Objectives: The aim of this study is to assess the coagulation profiles [Prothrombin Time (PT), International Normalize Ratio (INR), Activated Partial Thromboplastin Time (PTT)] in patients with hypothyroidism.
Methodology: This is a case-control hospital-based study carried out at the National Cancer Institute – University of Gezira (NCI-UG), Wad Medani, Sudan from January to October 2020. A total of 100 (50 patients with hypothyroidism as cases (38.50 ± 10.46 years) matched with 50 normal healthy individuals as controls (35.52 ± 11.64 years) participated in this study. Two ml of venous blood sample was collected in a trisodium citrate container.

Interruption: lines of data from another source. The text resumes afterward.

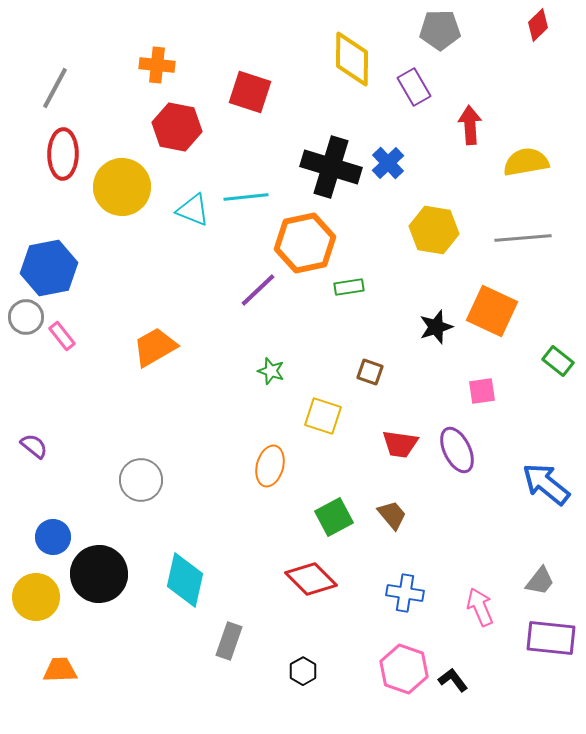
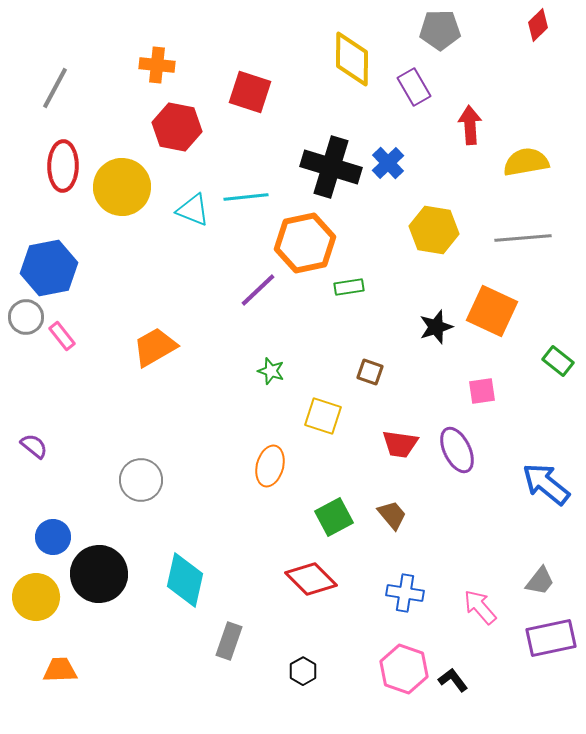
red ellipse at (63, 154): moved 12 px down
pink arrow at (480, 607): rotated 18 degrees counterclockwise
purple rectangle at (551, 638): rotated 18 degrees counterclockwise
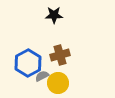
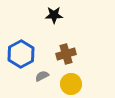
brown cross: moved 6 px right, 1 px up
blue hexagon: moved 7 px left, 9 px up
yellow circle: moved 13 px right, 1 px down
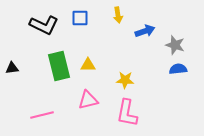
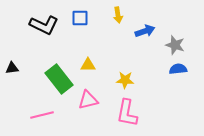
green rectangle: moved 13 px down; rotated 24 degrees counterclockwise
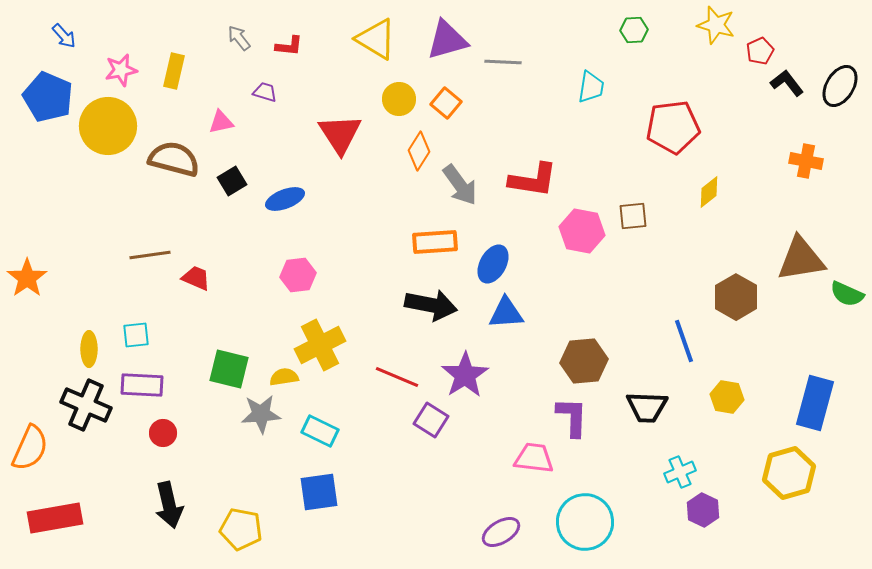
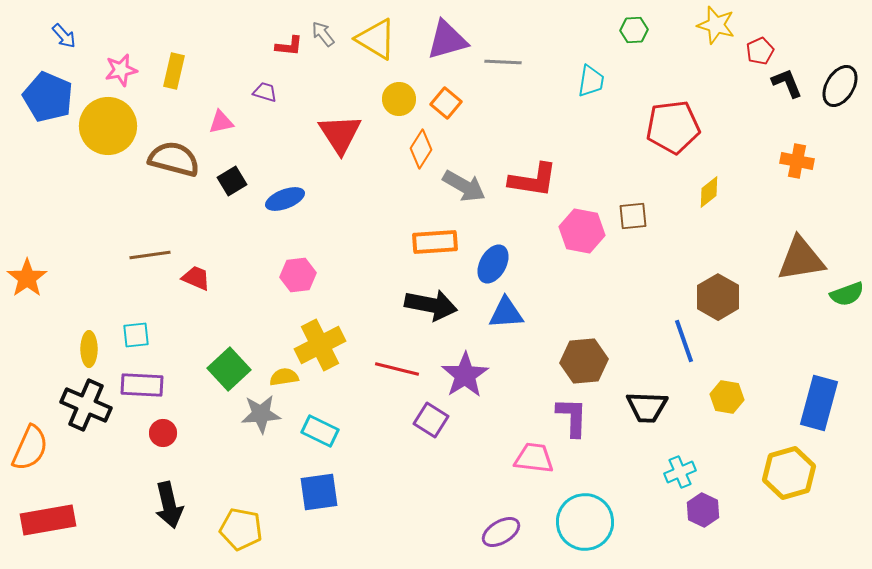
gray arrow at (239, 38): moved 84 px right, 4 px up
black L-shape at (787, 83): rotated 16 degrees clockwise
cyan trapezoid at (591, 87): moved 6 px up
orange diamond at (419, 151): moved 2 px right, 2 px up
orange cross at (806, 161): moved 9 px left
gray arrow at (460, 185): moved 4 px right, 1 px down; rotated 24 degrees counterclockwise
green semicircle at (847, 294): rotated 44 degrees counterclockwise
brown hexagon at (736, 297): moved 18 px left
green square at (229, 369): rotated 33 degrees clockwise
red line at (397, 377): moved 8 px up; rotated 9 degrees counterclockwise
blue rectangle at (815, 403): moved 4 px right
red rectangle at (55, 518): moved 7 px left, 2 px down
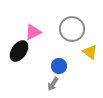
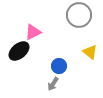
gray circle: moved 7 px right, 14 px up
black ellipse: rotated 15 degrees clockwise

Coagulation profiles (PT, INR, and PTT) were measured using a Coatron M4 coagulometer. SPSS computer program (v 21.0) was used for data analysis.
Results: The prolonged PTT account for 74%. The average PTT of cases (42.29 ± 7.22 sec) was higher than controls (32.67 ± 5.90 sec) giving highly statistically significant differences (P value = 0.000) between them. There were significant differences in PTT between mild and severe hypothyroidism (P value = 0.0470). PTT had significant positive correlation within TSH (P value = 0.048; r = 0.070) and significant negative correlation within T3 (P value = 0.000; r = - 0.490) and T4 (P value = 0.020; r = - 520; P value = 000).
Conclusion: The study concluded that PTT was significantly higher in a patient with hypothyroidism when compared to the control. PTT results showed there was a significant negative correlation between T3 and T4 levels and a significant positive correlation with TSH levels. So, PTT should be included as a follow-up routine test for patients with hypothyroidism.
Keywords: Prothrombin time, International Normalized Ratio, Partial Thromboplastin Time, Hypothyroidism, Sudan.